_YOUR GOAL_:
With nothing left out, repeat every entry exactly.

_GIVEN RECORDS_:
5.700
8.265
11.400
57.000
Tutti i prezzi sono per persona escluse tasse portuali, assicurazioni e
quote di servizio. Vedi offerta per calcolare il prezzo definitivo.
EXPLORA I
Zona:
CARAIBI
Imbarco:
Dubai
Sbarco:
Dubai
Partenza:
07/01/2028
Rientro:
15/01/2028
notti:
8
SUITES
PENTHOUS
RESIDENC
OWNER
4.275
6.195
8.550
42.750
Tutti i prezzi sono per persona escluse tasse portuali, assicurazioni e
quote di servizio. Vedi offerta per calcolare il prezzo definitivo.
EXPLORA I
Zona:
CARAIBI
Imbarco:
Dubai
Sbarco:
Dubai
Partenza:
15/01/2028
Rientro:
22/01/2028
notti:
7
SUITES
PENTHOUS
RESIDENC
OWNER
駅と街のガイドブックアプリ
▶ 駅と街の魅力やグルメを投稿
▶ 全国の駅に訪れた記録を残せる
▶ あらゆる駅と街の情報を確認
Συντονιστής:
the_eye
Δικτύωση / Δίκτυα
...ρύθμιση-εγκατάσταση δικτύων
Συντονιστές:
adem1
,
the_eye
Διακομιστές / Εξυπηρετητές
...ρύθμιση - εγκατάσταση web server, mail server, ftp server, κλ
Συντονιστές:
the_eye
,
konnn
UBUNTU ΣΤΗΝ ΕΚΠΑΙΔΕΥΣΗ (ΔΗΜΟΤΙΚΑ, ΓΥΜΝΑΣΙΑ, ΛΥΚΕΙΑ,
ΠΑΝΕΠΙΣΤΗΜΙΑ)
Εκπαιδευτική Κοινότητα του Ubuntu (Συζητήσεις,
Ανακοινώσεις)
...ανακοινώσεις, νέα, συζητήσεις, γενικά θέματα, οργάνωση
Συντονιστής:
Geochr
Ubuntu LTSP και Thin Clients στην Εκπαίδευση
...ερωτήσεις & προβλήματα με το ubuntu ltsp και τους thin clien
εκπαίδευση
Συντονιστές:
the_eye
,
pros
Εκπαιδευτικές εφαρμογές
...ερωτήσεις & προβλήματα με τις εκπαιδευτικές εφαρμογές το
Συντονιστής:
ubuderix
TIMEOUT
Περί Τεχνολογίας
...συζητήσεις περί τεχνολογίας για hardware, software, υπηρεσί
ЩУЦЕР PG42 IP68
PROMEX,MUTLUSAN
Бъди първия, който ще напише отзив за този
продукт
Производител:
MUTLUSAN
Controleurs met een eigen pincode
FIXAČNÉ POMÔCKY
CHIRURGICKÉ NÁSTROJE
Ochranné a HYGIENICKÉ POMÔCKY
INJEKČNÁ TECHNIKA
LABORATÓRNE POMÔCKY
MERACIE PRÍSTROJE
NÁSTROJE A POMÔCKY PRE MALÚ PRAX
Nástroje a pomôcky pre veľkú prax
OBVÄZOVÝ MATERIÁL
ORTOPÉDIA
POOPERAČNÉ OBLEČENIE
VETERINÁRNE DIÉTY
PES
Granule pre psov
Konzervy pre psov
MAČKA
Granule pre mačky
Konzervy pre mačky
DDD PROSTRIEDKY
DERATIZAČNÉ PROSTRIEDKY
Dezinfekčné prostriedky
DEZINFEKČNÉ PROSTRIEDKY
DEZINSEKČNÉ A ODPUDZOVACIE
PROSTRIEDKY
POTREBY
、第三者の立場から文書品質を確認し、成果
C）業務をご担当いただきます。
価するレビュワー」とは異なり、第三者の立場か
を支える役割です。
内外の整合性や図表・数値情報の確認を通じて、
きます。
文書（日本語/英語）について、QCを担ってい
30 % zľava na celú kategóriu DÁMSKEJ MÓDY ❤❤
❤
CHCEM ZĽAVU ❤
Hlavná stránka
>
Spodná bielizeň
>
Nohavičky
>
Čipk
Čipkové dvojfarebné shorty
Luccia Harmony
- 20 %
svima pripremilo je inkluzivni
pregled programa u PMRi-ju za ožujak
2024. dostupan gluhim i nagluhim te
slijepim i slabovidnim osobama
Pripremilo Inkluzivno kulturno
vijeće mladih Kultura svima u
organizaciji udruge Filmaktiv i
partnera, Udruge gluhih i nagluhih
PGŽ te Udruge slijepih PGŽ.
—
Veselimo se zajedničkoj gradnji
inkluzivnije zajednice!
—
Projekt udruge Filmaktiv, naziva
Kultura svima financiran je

_TASK SOLUTION_:
5.700
8.265
11.400
57.000
Tutti i prezzi sono per persona escluse tasse portuali, assicurazioni e
quote di servizio. Vedi offerta per calcolare il prezzo definitivo.
EXPLORA I
Zona:
CARAIBI
Imbarco:
Dubai
Sbarco:
Dubai
Partenza:
07/01/2028
Rientro:
15/01/2028
notti:
8
SUITES
PENTHOUS
RESIDENC
OWNER
4.275
6.195
8.550
42.750
Tutti i prezzi sono per persona escluse tasse portuali, assicurazioni e
quote di servizio. Vedi offerta per calcolare il prezzo definitivo.
EXPLORA I
Zona:
CARAIBI
Imbarco:
Dubai
Sbarco:
Dubai
Partenza:
15/01/2028
Rientro:
22/01/2028
notti:
7
SUITES
PENTHOUS
RESIDENC
OWNER
駅と街のガイドブックアプリ
▶ 駅と街の魅力やグルメを投稿
▶ 全国の駅に訪れた記録を残せる
▶ あらゆる駅と街の情報を確認
Συντονιστής:
the_eye
Δικτύωση / Δίκτυα
...ρύθμιση-εγκατάσταση δικτύων
Συντονιστές:
adem1
,
the_eye
Διακομιστές / Εξυπηρετητές
...ρύθμιση - εγκατάσταση web server, mail server, ftp server, κλ
Συντονιστές:
the_eye
,
konnn
UBUNTU ΣΤΗΝ ΕΚΠΑΙΔΕΥΣΗ (ΔΗΜΟΤΙΚΑ, ΓΥΜΝΑΣΙΑ, ΛΥΚΕΙΑ,
ΠΑΝΕΠΙΣΤΗΜΙΑ)
Εκπαιδευτική Κοινότητα του Ubuntu (Συζητήσεις,
Ανακοινώσεις)
...ανακοινώσεις, νέα, συζητήσεις, γενικά θέματα, οργάνωση
Συντονιστής:
Geochr
Ubuntu LTSP και Thin Clients στην Εκπαίδευση
...ερωτήσεις & προβλήματα με το ubuntu ltsp και τους thin clien
εκπαίδευση
Συντονιστές:
the_eye
,
pros
Εκπαιδευτικές εφαρμογές
...ερωτήσεις & προβλήματα με τις εκπαιδευτικές εφαρμογές το
Συντονιστής:
ubuderix
TIMEOUT
Περί Τεχνολογίας
...συζητήσεις περί τεχνολογίας για hardware, software, υπηρεσί
ЩУЦЕР PG42 IP68
PROMEX,MUTLUSAN
Бъди първия, който ще напише отзив за този
продукт
Производител:
MUTLUSAN
Controleurs met een eigen pincode
FIXAČNÉ POMÔCKY
CHIRURGICKÉ NÁSTROJE
Ochranné a HYGIENICKÉ POMÔCKY
INJEKČNÁ TECHNIKA
LABORATÓRNE POMÔCKY
MERACIE PRÍSTROJE
NÁSTROJE A POMÔCKY PRE MALÚ PRAX
Nástroje a pomôcky pre veľkú prax
OBVÄZOVÝ MATERIÁL
ORTOPÉDIA
POOPERAČNÉ OBLEČENIE
VETERINÁRNE DIÉTY
PES
Granule pre psov
Konzervy pre psov
MAČKA
Granule pre mačky
Konzervy pre mačky
DDD PROSTRIEDKY
DERATIZAČNÉ PROSTRIEDKY
Dezinfekčné prostriedky
DEZINFEKČNÉ PROSTRIEDKY
DEZINSEKČNÉ A ODPUDZOVACIE
PROSTRIEDKY
POTREBY
、第三者の立場から文書品質を確認し、成果
C）業務をご担当いただきます。
価するレビュワー」とは異なり、第三者の立場か
を支える役割です。
内外の整合性や図表・数値情報の確認を通じて、
きます。
文書（日本語/英語）について、QCを担ってい
30 % zľava na celú kategóriu DÁMSKEJ MÓDY ❤❤
❤
CHCEM ZĽAVU ❤
Hlavná stránka
>
Spodná bielizeň
>
Nohavičky
>
Čipk
Čipkové dvojfarebné shorty
Luccia Harmony
- 20 %
svima pripremilo je inkluzivni
pregled programa u PMRi-ju za ožujak
2024. dostupan gluhim i nagluhim te
slijepim i slabovidnim osobama
Pripremilo Inkluzivno kulturno
vijeće mladih Kultura svima u
organizaciji udruge Filmaktiv i
partnera, Udruge gluhih i nagluhih
PGŽ te Udruge slijepih PGŽ.
—
Veselimo se zajedničkoj gradnji
inkluzivnije zajednice!
—
Projekt udruge Filmaktiv, naziva
Kultura svima financiran je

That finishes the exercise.